Another common issue is to hard-code access management rules into either client- or server-side code. A much more flexible and powerful approach is to utilize models such as "Attribute Based Access Control" and "Policy Based Access Control". The most well known of these approaches is that provided by the XACML standard5. Such approaches remove access control decisions from hard-coded logic and externalize them into policies, which enabled the following:

More powerful and appropriate decisions;

Can potentially be based on contexts such as location, or which network is being used, or the time of day;

Access control can be analyzed and audited; and

Policies can be updated and changed, even dynamically, without recoding or modifying devices.

Our security requirements therefore should support

Encryption on devices that are powerful enough;

A modern identity model based on tokens and not userids/passwords;

The management of keys and tokens as smoothly/remotely as possible; and Policy-based and user-managed access control for the system based on XACML.

The reference architecture consists of a set of components. Layers can be realized by means of specific technologies, and we will discuss options for realizing each component. There are also some cross-cutting/vertical layers such as access/identity management.

The layers are

Client/external communications - Web/Portal, Dashboard, APIs

Event processing and analytics (including data storage)

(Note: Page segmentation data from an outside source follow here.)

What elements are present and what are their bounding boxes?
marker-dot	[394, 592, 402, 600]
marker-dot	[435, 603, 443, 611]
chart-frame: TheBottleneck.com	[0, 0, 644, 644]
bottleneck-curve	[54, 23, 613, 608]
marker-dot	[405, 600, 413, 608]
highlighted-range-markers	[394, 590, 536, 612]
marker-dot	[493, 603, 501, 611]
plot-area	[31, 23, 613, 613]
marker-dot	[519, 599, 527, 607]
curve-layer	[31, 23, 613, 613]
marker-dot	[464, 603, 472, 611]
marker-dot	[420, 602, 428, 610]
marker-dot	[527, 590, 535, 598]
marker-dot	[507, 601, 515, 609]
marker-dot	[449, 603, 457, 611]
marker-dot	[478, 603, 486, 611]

Aggregation/bus layer – ESB and message broker

Relevant transports - MQTT/HTTP/XMPP/CoAP/AMQP, etc.

Devices

The cross-cutting layers are : Device manager Identity and access management

The bottom layer of the architecture is the device layer. Devices can be of various types, but in order to be considered as IoT devices, they must have some communications that either indirectly or directly attaches to the Internet. Examples of direct connections are

Arduino with Arduino Ethernet connection

Arduino Yun with a Wi-Fi connection

Raspberry Pi connected via Ethernet or Wi-Fi

Intel Galileo connected via Ethernet or Wi-Fi Examples of indirectly connected device include

ZigBee devices connected via a ZigBee gateway

Bluetooth or Bluetooth Low Energy devices connecting via a mobile phone

Devices communicating via low power radios to a Raspberry Pi

Each device typically needs an identity. The identity may be one of the following:

A unique identifier (UUID) burnt into the device (typically part of the System-on-Chip, or provided by a secondary chip)

A UUID provided by the radio subsystem (e.g. Bluetooth identifier, Wi-Fi MAC address)

An OAuth2 Refresh/Bearer Token (this may be in addition to one of the above)

An identifier stored in nonvolatile memory such as EEPROM

For the reference architecture we recommend that every device has a UUID (preferably an unchangeable ID provided by the core hardware) as well as an OAuth2 Refresh and Bearer token stored in EEPROM.

The specification is based on HTTP; however, (as we will discuss in the communications section) the reference architecture also supports these flows over MQTT.

The communication layer supports the connectivity of the devices. There are multiple potential protocols for communication between the devices and the cloud. The most wellknown three potential protocols are

HTTP/HTTPS

MQTT 3.1/3.1.1

Constrained application protocol (CoAP)

HTTP is well known, and there are many libraries that support it. Because it is a simple textbased protocol, many small devices such as 8-bit controllers can only partially support the protocol – for example enough code to POST or GET a resource. The larger 32-bit based devices can utilize full HTTP client libraries that properly implement the whole protocol.

MQTT is a publish-subscribe messaging system based on a broker model. The protocol has a very small overhead (as little as 2 bytes per message), and was designed to support lossy and intermittently connected networks. MQTT was designed to flow over TCP. In addition there is an associated specification designed for ZigBee-style networks called MQTT-SN (Sensor Networks).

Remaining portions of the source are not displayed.